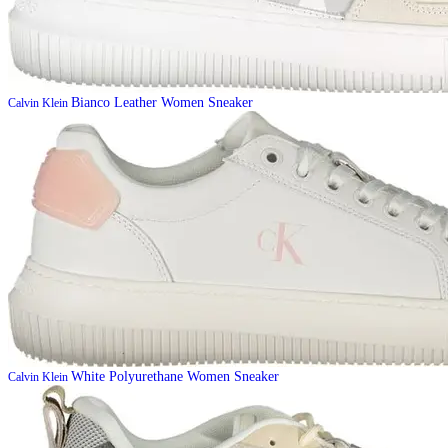
Bianco Leather Women Sneaker
Calvin Klein
White Polyurethane Women Sneaker
Calvin Klein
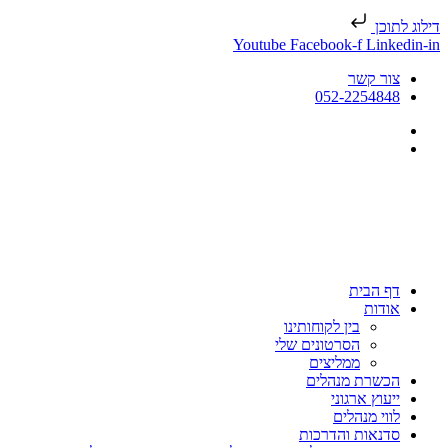
דילוג לתוכן
Youtube
Facebook-f
Linkedin-in
צור קשר
052-2254848
דף הבית
אודות
בין לקוחותינו
הסרטונים שלי
ממליצים
הכשרת מנהלים
ייעוץ ארגוני
לווי מנהלים
סדנאות והדרכות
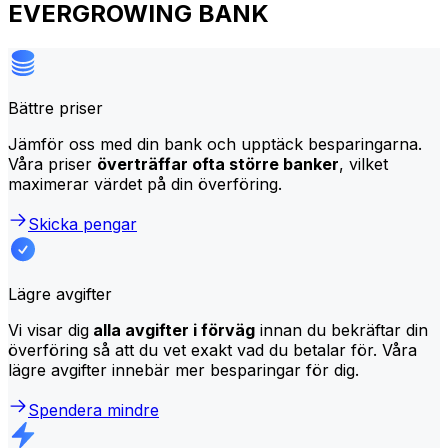
EVERGROWING BANK
Bättre priser
Jämför oss med din bank och upptäck besparingarna.
Våra priser
överträffar ofta större banker
, vilket
maximerar värdet på din överföring.
Skicka pengar
Lägre avgifter
Vi visar dig
alla avgifter i förväg
innan du bekräftar din
överföring så att du vet exakt vad du betalar för. Våra
lägre avgifter innebär mer besparingar för dig.
Spendera mindre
● ● ● ●
WORK INSTRUCTIONS: Wherever the string "avgifter" appears in the entries, copy that line.

TASK SOLUTION:
Lägre avgifter
alla avgifter i förväg
lägre avgifter innebär mer besparingar för dig.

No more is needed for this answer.